Bisdom Haarlem-Amsterdam









Voorleesbrief 4e zondag van de Advent

gepubliceerd: vrijdag, 16 december 2011

Aan de pries­ters en diakens, pas­to­raal werkers en cate­chisten, en alle gelo­vi­gen in het bisdom Haar­lem – Am­ster­dam

De afgelopen dagen hebben de media uit­voerig bericht over het eind­rap­port van de ‘com­mis­sie Deetman’ over mis­bruik van min­der­ja­rigen in de Neder­landse Kerk. Als bis­schop van Haar­lem - Am­ster­dam presen­teer ik u hierbij de brief die de Neder­landse bis­schop­pen hierover hebben ge­schre­ven.
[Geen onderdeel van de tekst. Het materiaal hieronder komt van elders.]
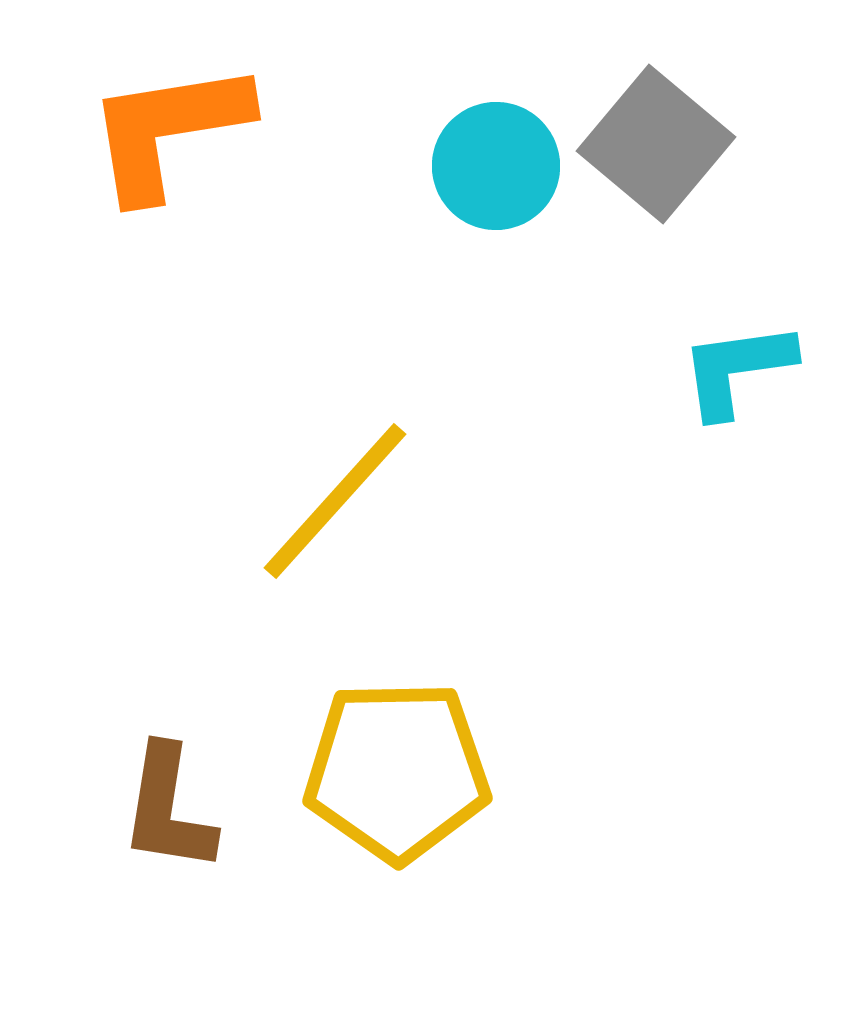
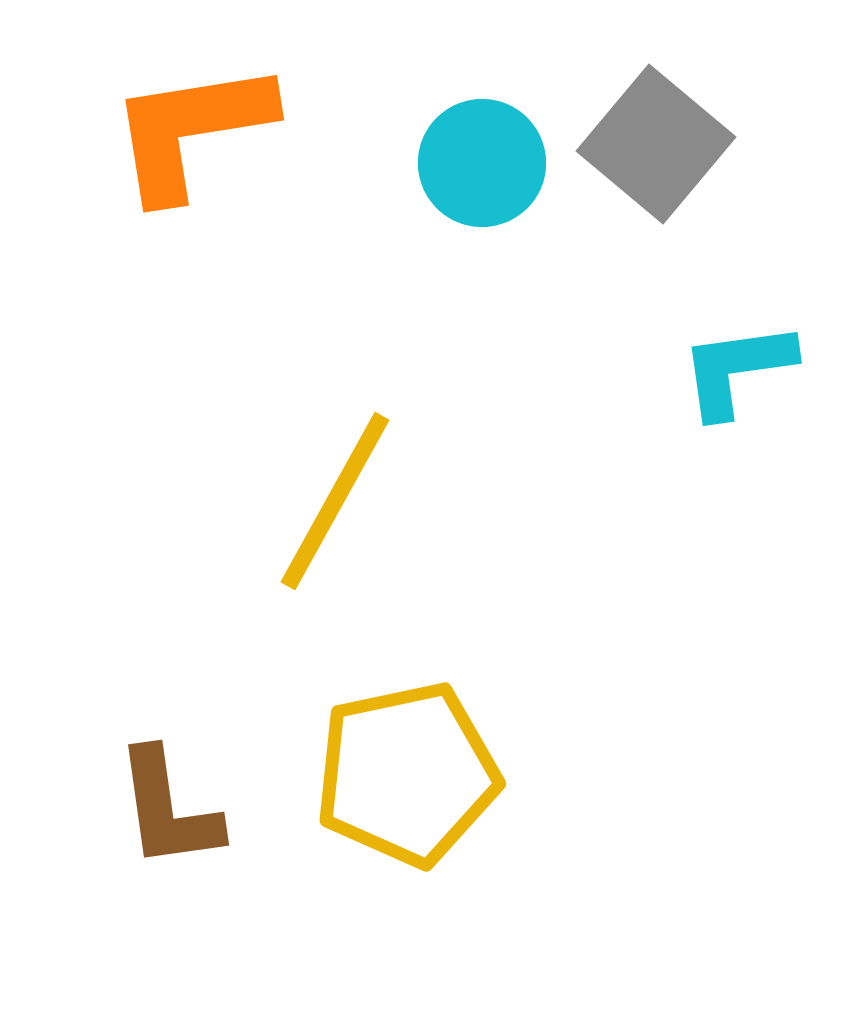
orange L-shape: moved 23 px right
cyan circle: moved 14 px left, 3 px up
yellow line: rotated 13 degrees counterclockwise
yellow pentagon: moved 10 px right, 3 px down; rotated 11 degrees counterclockwise
brown L-shape: rotated 17 degrees counterclockwise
Graag willen wij op dit zware moment onze gevoelens met u delen. Wij menen oprecht heel ver te zijn gegaan in het openleggen van 65 jaar kerkge­schie­de­nis. Het veld van onder­zoek voor de com­mis­sie was daarom heel breed. Het strekte zich uit over een zeer lange periode, waarin de Kerk zo’n 400 internaten telde, 2000 pa­ro­chies, en nog meer katho­lie­ke scholen, tot in de jaren ’70 veelal geleid door pries­ters, broe­ders en zusters.

We hebben dit gedaan om de slacht­of­fers maximaal tegemoet te komen. Onze speciale zorg gold en geldt daarbij degenen, van wie het leed nooit door de Kerk is gezien en erkend. Wij willen hen alsnog de volle erken­ning geven van de won­den die hen zijn toe­ge­bracht, en van de schuld die de Kerk in haar geheel daarvoor draagt. In ons bisdom heb ik ook zelf alle slacht­of­fers een gesprek aan­ge­bo­den. Afgelopen zater­dag zijn twee van hen op onze uit­no­di­ging aanwe­zig geweest bij de wij­ding van onze nieuwe hulp­bis­schop. Een moe­dig gebaar, waarvoor ik hen oprecht dank­baar ben.

Door de lange periode komt nu in één keer wel heel veel naar boven dat we eer­lijk onder ogen moeten zien. Uit het rapport blijkt dat er een cesuur ligt rond 1980. Daarvóór ligt de overgrote meer­der­heid van de klachten. Daarná volgt een sterke daling. De laatste klacht van kin­der­mis­bruik in ons bisdom ligt enkele decennia terug. Toch is waak­zaam­heid gebo­den. We hebben dan ook alle aanbevelingen van de com­mis­sie over­ge­no­men om mis­bruik in de toe­komst zoveel moge­lijk te voor­ko­men. Recht doen aan de slacht­of­fers ener­zijds, en een nieuwe weg banen naar de toe­komst ander­zijds, dat was onze drijfveer bij dit onder­zoek. Juist de tijd van Advent en Kerst­mis is bij uitstek een tijd om ons hart en ons han­de­len open te leggen voor God en voor elkaar, opdat onze Neder­landse Kerk gezuiverd en ge­sterkt uit dit drama tevoorschijn mag komen.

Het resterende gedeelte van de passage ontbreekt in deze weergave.